“G. M. Malliet has crafted the English village of our dreams.” —Charlaine Harris
Agatha Award-winning author G. M. Malliet has charmed mystery lovers and cozy fans with her critically acclaimed mysteries. In Prior's Wood, featuring handsome spy-turned-cleric Max Tudor, won’t disappoint.
Newly returned from investigating a murder in Monkslip-super-Mare, handsome Max Tudor wants nothing more than to settle back into his predictable routine as vicar of St. Edwold’s Church in the village of Nether Monkslip. But the flow of his sermon on Bathsheba is interrupted when the lady of the local manor house is found in a suicide pact with her young lover.
Lady Duxter’s husband rallies quickly from the double tragedy—too quickly, it is murmured in the village. Lord Duxter already has offered his manor house to a motley crew of writers, including Max’s wife Awena, for his writers’ retreat, and he insists the show must go on.
When a young girl goes missing and a crime writer becomes a target, DCI Cotton asks Max to lend his MI5 expertise to the investigation.

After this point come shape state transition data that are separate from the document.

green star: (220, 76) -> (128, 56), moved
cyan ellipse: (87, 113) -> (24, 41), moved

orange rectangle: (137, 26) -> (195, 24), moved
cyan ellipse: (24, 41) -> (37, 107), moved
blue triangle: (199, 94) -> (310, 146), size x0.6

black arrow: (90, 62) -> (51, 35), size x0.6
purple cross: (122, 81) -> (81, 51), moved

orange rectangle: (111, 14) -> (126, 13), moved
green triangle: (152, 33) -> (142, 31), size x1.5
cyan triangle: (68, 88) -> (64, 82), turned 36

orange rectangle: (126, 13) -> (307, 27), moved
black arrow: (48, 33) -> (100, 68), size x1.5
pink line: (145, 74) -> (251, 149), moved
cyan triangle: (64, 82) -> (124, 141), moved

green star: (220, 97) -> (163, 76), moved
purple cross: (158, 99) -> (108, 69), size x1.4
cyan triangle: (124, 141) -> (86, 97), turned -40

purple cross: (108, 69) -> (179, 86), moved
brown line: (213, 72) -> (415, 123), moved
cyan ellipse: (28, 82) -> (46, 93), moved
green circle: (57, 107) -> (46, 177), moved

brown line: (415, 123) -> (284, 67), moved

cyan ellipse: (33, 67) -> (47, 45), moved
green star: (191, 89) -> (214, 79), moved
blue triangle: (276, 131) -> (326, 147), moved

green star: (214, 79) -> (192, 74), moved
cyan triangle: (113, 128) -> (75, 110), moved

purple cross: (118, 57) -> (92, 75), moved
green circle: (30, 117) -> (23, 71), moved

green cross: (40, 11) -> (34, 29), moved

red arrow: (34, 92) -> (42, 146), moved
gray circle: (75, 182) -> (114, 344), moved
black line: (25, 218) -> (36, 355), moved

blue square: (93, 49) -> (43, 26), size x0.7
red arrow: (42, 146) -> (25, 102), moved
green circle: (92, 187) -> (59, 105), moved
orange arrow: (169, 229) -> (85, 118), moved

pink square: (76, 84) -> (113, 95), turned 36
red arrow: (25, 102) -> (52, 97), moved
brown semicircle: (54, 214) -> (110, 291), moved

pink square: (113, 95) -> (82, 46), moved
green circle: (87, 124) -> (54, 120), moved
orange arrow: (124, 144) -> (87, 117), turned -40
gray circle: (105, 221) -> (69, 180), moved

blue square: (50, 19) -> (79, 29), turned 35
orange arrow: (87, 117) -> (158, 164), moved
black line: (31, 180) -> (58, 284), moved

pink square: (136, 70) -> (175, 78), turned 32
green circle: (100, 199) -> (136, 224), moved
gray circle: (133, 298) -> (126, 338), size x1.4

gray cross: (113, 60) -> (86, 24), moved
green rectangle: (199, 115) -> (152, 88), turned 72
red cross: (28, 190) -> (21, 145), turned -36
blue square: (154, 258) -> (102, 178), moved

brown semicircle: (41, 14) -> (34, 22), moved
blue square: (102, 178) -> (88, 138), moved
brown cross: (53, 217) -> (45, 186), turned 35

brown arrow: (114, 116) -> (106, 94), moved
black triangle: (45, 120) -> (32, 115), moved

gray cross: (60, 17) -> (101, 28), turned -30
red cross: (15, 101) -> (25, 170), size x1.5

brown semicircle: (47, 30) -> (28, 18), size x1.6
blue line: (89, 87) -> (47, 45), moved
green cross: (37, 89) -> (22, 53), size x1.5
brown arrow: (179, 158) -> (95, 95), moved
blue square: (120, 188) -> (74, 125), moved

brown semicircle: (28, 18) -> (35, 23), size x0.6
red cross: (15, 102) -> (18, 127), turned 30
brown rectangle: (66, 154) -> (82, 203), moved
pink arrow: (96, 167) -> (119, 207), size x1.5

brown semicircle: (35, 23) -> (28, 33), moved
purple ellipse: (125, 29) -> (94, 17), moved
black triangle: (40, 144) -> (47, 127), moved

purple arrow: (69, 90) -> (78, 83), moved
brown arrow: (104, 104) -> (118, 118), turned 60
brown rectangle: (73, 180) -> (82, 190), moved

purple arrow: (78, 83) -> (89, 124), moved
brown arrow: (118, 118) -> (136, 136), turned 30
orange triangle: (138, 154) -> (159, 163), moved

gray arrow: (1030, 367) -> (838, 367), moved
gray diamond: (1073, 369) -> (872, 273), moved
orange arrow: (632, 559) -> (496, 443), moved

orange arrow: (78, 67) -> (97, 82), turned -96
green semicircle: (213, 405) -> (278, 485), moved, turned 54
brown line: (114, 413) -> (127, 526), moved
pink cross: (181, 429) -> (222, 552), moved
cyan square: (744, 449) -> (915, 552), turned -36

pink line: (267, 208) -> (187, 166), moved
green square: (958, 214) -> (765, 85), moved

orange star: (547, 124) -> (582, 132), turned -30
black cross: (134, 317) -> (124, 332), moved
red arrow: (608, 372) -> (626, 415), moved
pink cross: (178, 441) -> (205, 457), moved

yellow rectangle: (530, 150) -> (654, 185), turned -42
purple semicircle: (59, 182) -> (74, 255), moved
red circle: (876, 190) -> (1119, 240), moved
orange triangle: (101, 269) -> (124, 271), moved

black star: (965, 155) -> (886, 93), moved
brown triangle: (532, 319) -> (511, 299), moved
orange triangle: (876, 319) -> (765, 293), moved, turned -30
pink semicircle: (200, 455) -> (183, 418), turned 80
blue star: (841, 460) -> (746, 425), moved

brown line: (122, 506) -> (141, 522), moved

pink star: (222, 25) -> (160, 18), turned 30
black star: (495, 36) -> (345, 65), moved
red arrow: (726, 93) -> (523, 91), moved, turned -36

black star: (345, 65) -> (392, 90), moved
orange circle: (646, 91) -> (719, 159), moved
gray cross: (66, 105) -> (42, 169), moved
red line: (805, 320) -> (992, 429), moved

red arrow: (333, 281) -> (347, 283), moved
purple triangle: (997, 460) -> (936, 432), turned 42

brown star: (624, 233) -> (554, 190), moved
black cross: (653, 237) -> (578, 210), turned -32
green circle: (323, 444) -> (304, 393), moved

Many suspects emerge as the scope of the investigation widens beyond the writers to villagers who had crossed swords with the insufferably smug crime author. But Max begins to wonder: was the attack on the writer only part of a broader conspiracy of silence?
About the Author
G. M. MALLIET's Death of a Cozy Writer received the Agatha Award for Best First Novel and was named one of the best books of 2008 by Kirkus Reviews. It went on to earn nominations for Anthony, Macavity, and Left Coast Crime awards. The first books in the Max Tudor series—Wicked Autumn, A Fatal Winter, Pagan Spring, and A Demon Summer—also were nominated for the Agatha Award. She and her husband live in Virginia and travel frequently to the UK, the setting for many of her stories.
Read an Excerpt
NOW YOU SEE IT
Lord Duxter had always disliked card tricks. He detested everything to do with magic, actually: rabbits pulled from hats, women sawn in half, the whole sleight-of-hand nonsense. But in particular and mostly, he disliked card tricks.
To him, tricks and magic and all that sort of thing were the hobbies of a twelve-year-old boy — one of stunted emotional development, at that. A grown man should have outgrown such childish pastimes.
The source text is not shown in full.